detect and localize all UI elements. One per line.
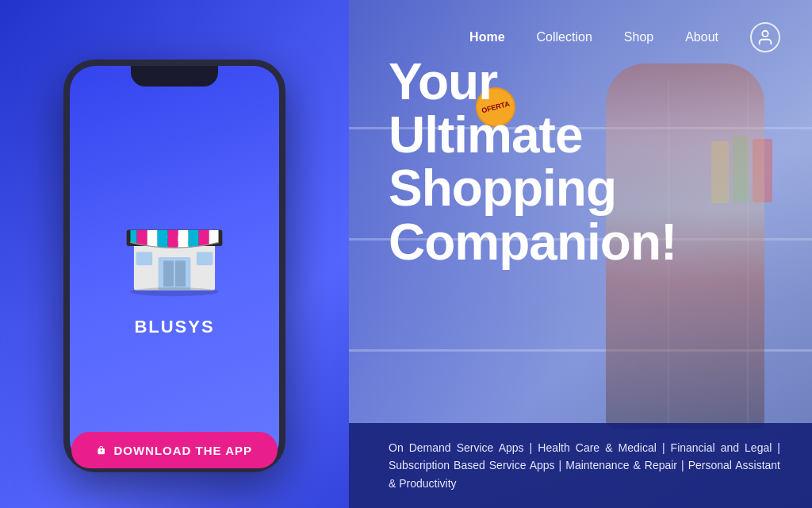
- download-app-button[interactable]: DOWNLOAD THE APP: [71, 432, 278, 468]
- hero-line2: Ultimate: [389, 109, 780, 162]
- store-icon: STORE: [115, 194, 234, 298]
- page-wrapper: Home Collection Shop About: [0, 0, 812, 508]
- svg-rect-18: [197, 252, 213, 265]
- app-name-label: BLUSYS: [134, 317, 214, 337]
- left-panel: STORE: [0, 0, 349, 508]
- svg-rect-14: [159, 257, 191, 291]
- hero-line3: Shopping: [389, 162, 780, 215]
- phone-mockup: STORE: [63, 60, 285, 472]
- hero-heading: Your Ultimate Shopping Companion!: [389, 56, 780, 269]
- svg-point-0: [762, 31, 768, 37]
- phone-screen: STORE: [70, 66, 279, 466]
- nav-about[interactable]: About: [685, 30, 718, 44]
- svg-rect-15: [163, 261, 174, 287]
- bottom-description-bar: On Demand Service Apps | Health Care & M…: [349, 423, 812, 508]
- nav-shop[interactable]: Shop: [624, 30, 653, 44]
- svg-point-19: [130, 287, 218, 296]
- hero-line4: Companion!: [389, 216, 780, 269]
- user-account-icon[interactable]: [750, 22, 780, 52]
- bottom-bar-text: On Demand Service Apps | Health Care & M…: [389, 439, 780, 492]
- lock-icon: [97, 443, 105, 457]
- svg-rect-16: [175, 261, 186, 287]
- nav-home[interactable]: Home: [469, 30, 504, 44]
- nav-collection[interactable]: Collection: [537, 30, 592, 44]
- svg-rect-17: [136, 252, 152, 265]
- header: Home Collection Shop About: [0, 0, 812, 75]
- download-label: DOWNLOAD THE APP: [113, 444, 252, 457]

☆ ☆ ☆ ☆ ☆ ☆ ☆

YOUR GOAL
Scan the data above; copy every line where "Collection" appears.

RESPONSE
- page-wrapper: Home Collection Shop About: [0, 0, 812, 508]
- nav-collection[interactable]: Collection: [537, 30, 592, 44]
- header: Home Collection Shop About: [0, 0, 812, 75]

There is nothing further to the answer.